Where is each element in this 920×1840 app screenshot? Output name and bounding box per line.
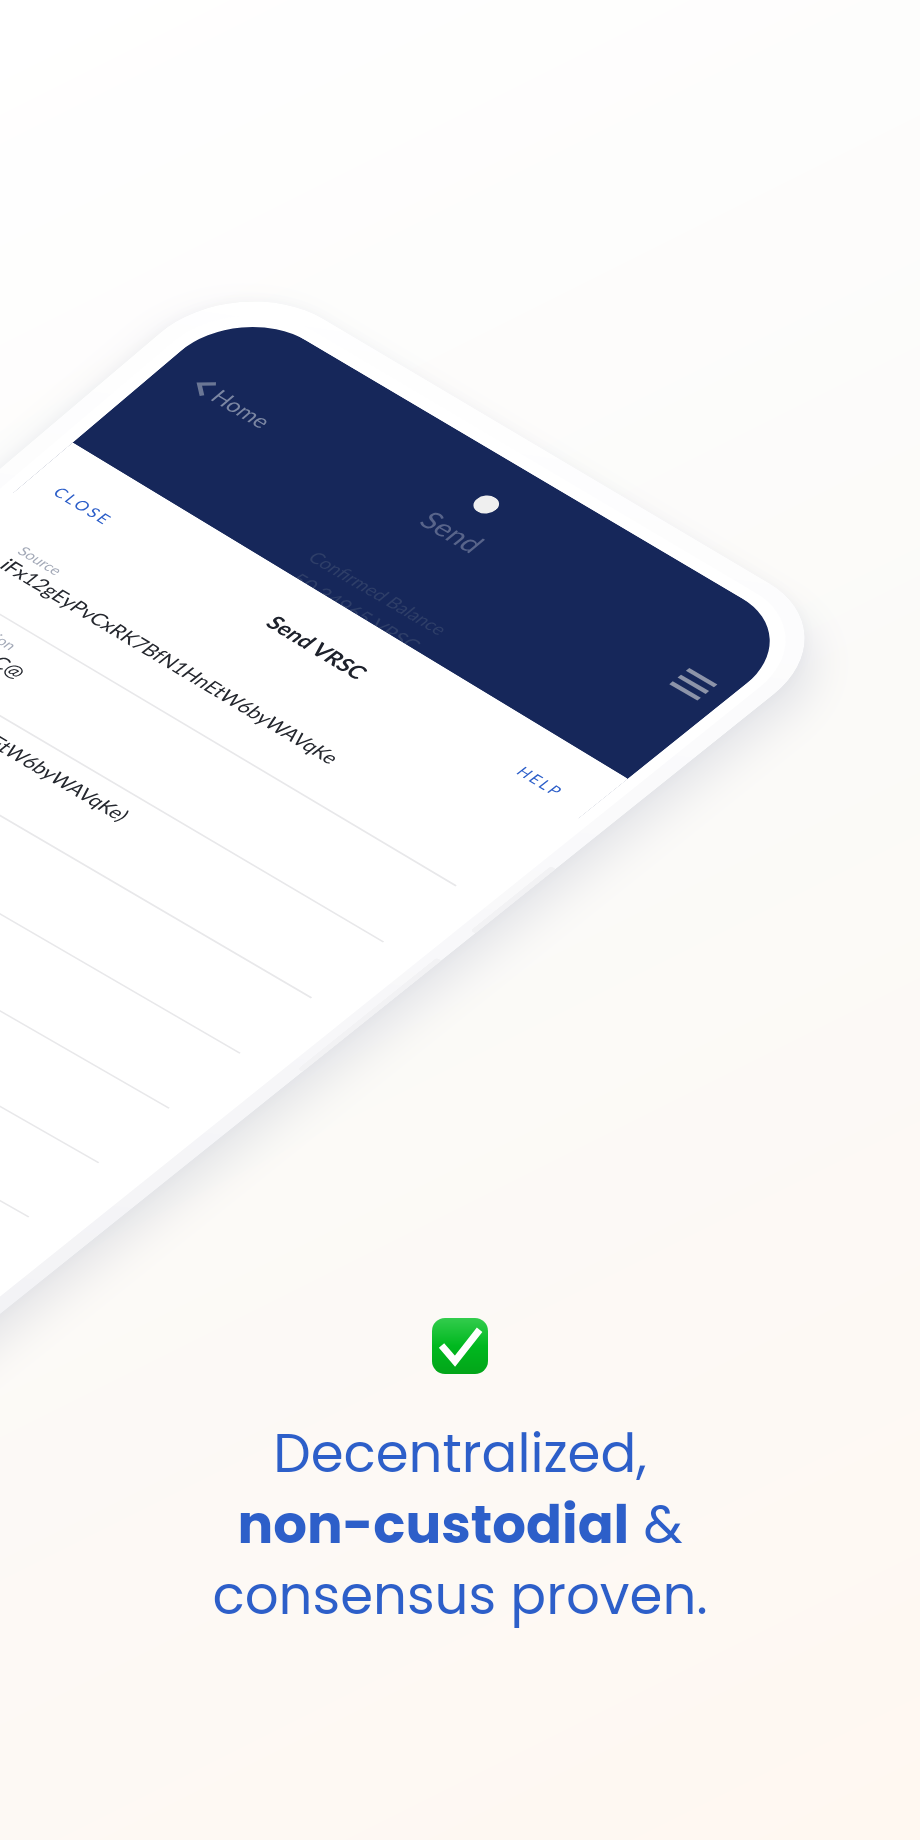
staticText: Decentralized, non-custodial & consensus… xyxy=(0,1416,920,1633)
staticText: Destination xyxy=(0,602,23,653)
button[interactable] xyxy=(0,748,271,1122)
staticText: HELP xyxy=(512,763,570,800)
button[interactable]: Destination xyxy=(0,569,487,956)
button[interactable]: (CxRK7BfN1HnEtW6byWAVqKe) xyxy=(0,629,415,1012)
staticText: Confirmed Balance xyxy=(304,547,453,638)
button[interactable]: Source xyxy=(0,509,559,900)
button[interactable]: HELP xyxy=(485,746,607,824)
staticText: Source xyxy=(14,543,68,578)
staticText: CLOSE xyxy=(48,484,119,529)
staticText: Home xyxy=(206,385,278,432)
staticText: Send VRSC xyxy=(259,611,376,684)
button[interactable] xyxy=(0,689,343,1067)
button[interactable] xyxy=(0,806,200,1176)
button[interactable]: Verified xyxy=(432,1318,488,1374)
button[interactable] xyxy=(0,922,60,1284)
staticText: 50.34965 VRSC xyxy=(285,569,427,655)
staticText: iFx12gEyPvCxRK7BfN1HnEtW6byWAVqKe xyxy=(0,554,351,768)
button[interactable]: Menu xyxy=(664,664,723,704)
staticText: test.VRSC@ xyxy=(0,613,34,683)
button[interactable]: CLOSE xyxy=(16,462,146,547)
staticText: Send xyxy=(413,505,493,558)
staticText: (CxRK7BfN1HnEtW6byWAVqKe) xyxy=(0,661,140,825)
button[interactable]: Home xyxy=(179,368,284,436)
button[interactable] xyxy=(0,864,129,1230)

★ ★ ★ ★ ★

▸ **WHAT YOU ARE ASKED TO DO**
Your response should be each line that includes the word "Home", copied from the records.

▸ **YOUR SOLUTION**
staticText: Home xyxy=(206,385,278,432)
button[interactable]: Home xyxy=(179,368,284,436)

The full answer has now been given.